My first reaction to the death of George McGovern, 90, was “this was a good and principled man of honor, rock solid to the end.” Then I recalled how McGovern was always great in front of a mike — he always had his facts down and his patter was always sharp. Then I remembered the comfort after briefly chatting with him in ’05 when he attended a Laemmle’s Music Hall screening of Stephen Vittoria‘s One Bright Shining Moment: The Forgotten Summer of George McGovern.

McGovern, then 83, “seemed to be in excellent health — tanned, trim — and he told the crowd he wants to live to be at least 100,” I wrote. “He needs that much time, he said, to accomplish all his goals, which include doing what he can to eliminate hunger in third-world countries.”

Here’s the piece in its entirety:

Every now and then you need to take a break from all the Hollywood crap, and I got a really nice one last Saturday from an encounter with former U.S. Senator and 1972 Democratic Presidential candidate George McGovern.
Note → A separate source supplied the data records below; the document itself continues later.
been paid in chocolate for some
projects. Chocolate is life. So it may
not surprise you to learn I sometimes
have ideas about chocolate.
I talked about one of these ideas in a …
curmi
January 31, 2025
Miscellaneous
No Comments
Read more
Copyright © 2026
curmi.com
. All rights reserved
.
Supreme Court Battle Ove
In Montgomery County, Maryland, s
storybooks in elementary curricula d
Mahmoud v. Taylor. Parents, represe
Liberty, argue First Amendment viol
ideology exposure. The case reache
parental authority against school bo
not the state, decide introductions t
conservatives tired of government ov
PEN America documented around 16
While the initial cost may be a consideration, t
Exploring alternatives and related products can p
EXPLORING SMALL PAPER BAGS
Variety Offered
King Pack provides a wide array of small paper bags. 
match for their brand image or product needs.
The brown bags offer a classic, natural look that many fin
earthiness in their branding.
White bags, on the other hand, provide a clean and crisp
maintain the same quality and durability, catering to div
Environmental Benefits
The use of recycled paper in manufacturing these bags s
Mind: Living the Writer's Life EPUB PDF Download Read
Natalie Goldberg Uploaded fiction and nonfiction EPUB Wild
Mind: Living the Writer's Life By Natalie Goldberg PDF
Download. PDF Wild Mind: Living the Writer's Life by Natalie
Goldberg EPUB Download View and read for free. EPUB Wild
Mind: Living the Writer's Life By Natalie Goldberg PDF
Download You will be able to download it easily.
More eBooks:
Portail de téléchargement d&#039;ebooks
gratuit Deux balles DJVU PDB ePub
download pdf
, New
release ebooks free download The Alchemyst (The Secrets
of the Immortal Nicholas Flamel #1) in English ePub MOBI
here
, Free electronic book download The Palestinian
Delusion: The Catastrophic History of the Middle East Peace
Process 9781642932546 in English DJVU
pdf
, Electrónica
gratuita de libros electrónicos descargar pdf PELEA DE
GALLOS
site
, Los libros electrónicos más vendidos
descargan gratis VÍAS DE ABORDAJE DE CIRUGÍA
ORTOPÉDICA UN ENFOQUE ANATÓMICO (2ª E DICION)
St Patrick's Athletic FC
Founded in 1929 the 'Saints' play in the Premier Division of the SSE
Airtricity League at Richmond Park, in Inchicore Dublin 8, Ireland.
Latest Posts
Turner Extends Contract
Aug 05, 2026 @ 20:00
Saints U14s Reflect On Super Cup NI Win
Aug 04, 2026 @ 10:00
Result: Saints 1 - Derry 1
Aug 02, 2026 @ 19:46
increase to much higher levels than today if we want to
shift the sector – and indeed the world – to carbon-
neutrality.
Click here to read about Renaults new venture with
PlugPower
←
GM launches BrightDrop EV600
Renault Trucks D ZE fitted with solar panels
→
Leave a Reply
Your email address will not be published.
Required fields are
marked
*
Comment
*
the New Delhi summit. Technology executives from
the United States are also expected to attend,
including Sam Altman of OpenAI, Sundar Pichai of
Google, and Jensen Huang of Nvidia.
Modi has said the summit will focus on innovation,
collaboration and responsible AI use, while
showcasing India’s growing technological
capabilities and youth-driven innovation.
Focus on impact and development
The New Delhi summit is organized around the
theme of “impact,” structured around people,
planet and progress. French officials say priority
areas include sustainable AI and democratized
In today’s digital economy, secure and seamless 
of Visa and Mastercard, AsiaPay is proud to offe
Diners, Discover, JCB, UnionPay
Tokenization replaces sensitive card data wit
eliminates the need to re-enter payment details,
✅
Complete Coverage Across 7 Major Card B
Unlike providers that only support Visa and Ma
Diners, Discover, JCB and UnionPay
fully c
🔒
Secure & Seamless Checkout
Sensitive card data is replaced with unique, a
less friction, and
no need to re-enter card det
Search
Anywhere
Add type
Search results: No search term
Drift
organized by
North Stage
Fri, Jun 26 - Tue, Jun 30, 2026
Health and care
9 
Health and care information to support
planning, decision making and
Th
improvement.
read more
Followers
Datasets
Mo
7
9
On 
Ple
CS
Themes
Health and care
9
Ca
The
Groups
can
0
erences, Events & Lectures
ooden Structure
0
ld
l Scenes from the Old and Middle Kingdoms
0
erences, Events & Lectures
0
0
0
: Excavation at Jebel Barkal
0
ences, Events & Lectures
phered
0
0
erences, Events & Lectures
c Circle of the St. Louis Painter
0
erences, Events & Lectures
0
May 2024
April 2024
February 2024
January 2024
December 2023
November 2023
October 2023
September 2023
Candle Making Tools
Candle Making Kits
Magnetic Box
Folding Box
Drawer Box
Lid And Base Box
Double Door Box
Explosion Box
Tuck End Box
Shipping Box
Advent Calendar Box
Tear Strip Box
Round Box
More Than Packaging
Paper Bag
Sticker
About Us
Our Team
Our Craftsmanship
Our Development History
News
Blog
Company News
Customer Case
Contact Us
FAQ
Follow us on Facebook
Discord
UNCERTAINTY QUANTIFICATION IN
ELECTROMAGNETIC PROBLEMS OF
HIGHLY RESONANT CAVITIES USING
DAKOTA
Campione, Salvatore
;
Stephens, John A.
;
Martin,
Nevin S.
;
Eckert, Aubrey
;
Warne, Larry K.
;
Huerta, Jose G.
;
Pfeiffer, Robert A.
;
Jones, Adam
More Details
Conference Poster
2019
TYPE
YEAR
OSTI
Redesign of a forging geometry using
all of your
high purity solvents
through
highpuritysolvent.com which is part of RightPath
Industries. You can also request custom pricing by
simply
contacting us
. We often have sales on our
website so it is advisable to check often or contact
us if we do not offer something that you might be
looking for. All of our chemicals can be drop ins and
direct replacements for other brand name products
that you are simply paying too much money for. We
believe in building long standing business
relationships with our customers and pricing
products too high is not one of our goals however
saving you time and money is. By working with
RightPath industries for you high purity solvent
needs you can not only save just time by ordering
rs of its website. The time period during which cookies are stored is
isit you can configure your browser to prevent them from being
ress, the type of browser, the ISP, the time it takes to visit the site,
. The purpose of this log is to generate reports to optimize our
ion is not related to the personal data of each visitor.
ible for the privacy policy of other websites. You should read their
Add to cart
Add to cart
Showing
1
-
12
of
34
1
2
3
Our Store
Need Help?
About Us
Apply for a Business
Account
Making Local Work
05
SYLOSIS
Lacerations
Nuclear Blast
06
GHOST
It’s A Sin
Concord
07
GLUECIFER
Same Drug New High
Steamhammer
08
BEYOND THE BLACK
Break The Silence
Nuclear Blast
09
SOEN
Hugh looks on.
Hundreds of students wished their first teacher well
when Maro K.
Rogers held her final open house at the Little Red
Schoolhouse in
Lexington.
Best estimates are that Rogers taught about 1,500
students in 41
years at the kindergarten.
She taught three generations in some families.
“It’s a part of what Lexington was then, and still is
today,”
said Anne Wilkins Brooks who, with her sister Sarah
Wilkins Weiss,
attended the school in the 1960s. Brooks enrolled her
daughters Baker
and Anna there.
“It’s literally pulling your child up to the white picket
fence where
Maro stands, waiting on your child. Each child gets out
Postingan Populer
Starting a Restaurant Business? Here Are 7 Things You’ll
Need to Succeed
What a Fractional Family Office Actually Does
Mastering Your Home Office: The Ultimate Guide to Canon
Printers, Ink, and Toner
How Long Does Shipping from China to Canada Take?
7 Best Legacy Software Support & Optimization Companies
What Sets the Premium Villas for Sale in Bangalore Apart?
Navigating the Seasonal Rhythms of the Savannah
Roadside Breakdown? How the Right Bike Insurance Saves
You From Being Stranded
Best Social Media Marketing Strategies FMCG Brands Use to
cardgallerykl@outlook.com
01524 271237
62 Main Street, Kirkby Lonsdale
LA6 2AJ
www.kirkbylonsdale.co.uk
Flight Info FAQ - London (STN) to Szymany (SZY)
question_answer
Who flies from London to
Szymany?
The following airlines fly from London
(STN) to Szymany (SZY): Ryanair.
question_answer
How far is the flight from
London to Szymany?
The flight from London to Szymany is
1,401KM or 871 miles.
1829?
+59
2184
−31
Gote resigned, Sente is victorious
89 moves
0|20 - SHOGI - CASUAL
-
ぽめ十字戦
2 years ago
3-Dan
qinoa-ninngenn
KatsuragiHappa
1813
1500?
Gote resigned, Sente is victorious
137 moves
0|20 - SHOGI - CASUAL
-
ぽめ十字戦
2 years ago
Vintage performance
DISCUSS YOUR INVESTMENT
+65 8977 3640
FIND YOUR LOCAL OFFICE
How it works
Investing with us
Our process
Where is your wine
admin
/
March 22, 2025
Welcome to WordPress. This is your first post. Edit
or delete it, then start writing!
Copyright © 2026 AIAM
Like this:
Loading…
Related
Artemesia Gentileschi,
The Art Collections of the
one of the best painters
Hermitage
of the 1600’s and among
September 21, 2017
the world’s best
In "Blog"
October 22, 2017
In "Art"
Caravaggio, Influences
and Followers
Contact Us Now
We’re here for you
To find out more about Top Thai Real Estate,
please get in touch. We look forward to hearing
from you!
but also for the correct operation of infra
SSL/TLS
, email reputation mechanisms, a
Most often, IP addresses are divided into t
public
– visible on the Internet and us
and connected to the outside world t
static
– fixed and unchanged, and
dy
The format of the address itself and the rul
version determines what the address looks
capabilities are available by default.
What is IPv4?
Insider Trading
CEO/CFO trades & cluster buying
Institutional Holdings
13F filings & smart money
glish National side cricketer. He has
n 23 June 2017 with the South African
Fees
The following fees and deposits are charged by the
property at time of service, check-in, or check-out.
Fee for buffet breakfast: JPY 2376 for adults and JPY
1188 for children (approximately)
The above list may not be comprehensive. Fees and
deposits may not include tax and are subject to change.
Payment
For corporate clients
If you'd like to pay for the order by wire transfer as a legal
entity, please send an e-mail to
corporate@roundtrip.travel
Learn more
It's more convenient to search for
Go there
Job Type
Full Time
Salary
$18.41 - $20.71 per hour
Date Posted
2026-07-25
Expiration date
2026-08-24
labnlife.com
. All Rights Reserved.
In so doing I felt an emotion that I haven’t had much contact with lately. I felt a kind of familial love.

The occasion was an early-Saturday-evening showing at Laemmle’s Music Hall of Stephen Vittoria‘s One Bright Shining Moment: The Forgotten Summer of George McGovern, which I’ve been trying to catch since last July or so, when I happened to see a poster for it in the lobby of Manhattan’s Quad Cinema.

I’ve always admired McGovern, the longtime South Dakota liberal who’s mainly known for his honorable but catastrophic run against President Richard Nixon. Hurt by a campaign that was chaotically managed and also unlucky, McGovern got less than 40% of the vote and took only two states, Massachusetts and the District of Columbia.


Stephen Vittoria, director of One Brief Shining Moment, and George McGovern in lobby of Laemmle’s Music Hall — Saturday, 11.19, 8:23 pm.

I’ve long respected McGovern for having theoretically guided the last plain-spoken, genuinely liberal Democratic Presidential campaign. But my affection has mainly been about a long-held feeling that profound currents of decency and compassion run within him.

It sure felt that way as he spoke to a middle-aged crowd that had just seen Vittoria’s film around 7:30 pm, and later as he posed for photos and signed autographs and whatnot in front of the theatre on Wilshire Blvd.

He’s been the World Food Program’s first global ambassador on hunger since ’01, and before that served as U.S. ambassador to the U.N. Food and Agriculture Agencies, based in Rome, Italy, from ’98 to ’01.

He said that his favorite line in Vittoria’s doc is when Gloria Steinem says that looking back on the ’72 campaign, the McGovern loyalists have a lot more to be proud of than do the supporters of Nixon’s campaign, who have all that Watergate-related skullduggery to contend with.

Salon‘s Andrew O’Hehir recently wrote than “when the long lens of history finally focuses on McGovern’s contentious era, he’ll appear in the main text, named as a prophet, while Nixon will be a twisted king consigned to the footnotes.”

But when asked last Saturday evening what he thinks about the George Bush, McGovern said he’d rather have Nixon there.

Nixon, he pointed out, was fairly practical and forward-thinking on domestic issues and the economy. He created the Environmental Protection Agency, advocated gun control, imposed wage and price controls, and believed in a federal health-care system. And he wasn’t indebted to the neocons and their absolutist agendas.

The talking heads in One Bright Shining Moment include McGovern, Steinem, Gore Vidal, Warren Beatty, Howard Zinn, Dick Gregory, Gary Hart, Frank Mankiewicz, Jim Bouton, Rev. Malcolm Boyd and Ron Kovic.

Vittoria’s film is, for my money, a little too admiring, strident and one-sided. I wish he’d talked to some conservatives and maybe even a former enemy or two. It would have given the film some added intrigue without compromising McGovern’s image.

Some liberals still flinch at the memory of the ’72 campaign, but when a man has lasted as long as McGovern has and consistently stood for caring and compassion in public affairs, what’s not to admire? We’re speaking of one of the most steadily principled men to succeed in big-time politics in the 20th Century.


McGovern and admirers on sidewalk in front of Laemmle’s Music Hall on Wilshire near Doheny — Saturday, 11.19, 8:25 pm.

The Village Voice‘s Michael Atkinson has complained that Vittoria’s doc is filled with “exactly the sort of starry-eyed, bullet-spraying hyperbole that drains credibility from any brand of political discourse,” adding that it “may be useful as home-front history, if only it didn’t rant, yowl, and wet its pants so much.”

Still, it’s a good thing to have a film out there that doesn’t just train your attention on who George McGovern really is and was, and what his campaign was all about, but which pays the proper respect.”

If only the yahoos had the wisdom to elect McGovern instead of Nixon 40 years ago. In a pig’s eye.